I always feel vaguely like I’m cheating on Good Friday. I’ve read ahead; I know the ending to this story. Despite the biggest plot twist in the history of literature (God died, you guys), I find it difficult sometimes to really get in the posture of mourning when I know that—spoiler alert!—he’s coming back. He died with purpose. Wait until Sunday and we get to celebrate again. As Fleming Rutledge says in her introduction to The Undoing of Death, “The light of Easter Day now shines in perpetuity on the week of the Passion and gives us hope even in the midst of the darkest night. For those who believe in Jesus, the Cross is backlit by the dawn of God’s new day.”
So what’s the point?
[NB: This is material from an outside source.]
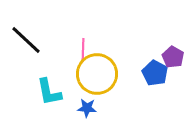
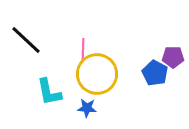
purple pentagon: rotated 30 degrees counterclockwise
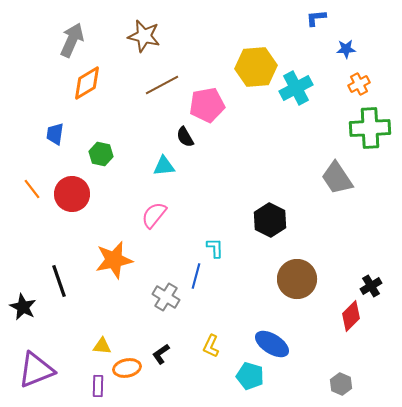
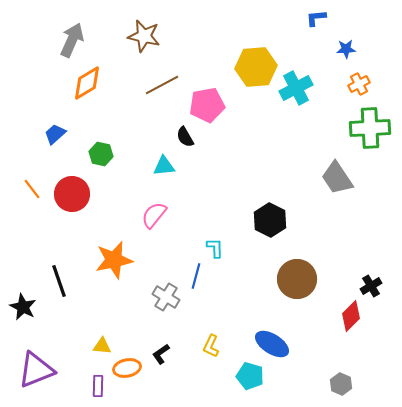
blue trapezoid: rotated 40 degrees clockwise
Why observe this day every year? Can’t we please skip ahead to Sunday? I want my chocolate.
Last week at Festival of Faith and Writing Anne Lamott quoted Barbara Johnson: “We are Easter people living in a Good Friday world.”
Here’s the thing: in our Good Friday world, awful things happen. Every day. A ferry with a bunch of high schoolers sinks. Someone bombs the finish line at the Boston marathon. A deeply troubled kid shoots twenty children at Sandy Hook Elementary. Friends die too young and children who couldn’t possibly deserve it are ill or starving or alone in the world. Lousy people have unwanted children who get neglected; stellar would-be parents can’t conceive.
And we don’t get to read ahead to the ends of those stories.
Today—Good Friday—is practice. We mourn, but with hope because we know the end of the story this time. So then the next time the sheer awfulness of the world hits us in the gut again we might remember the motions. Maybe when someone we love is dying too young and we want nothing more than to rail at the world—forget God, who wants to talk to God when he could fix it and he’s (extremely rudely) not doing so—about how stupid and unfair it all is and what a terrible waste—
maybe we’ll remember what it feels like to have hope in those darkest of hours. To trust that God is still at work, somehow, even when it feels like he’s abandoned everything or possibly never existed in the first place.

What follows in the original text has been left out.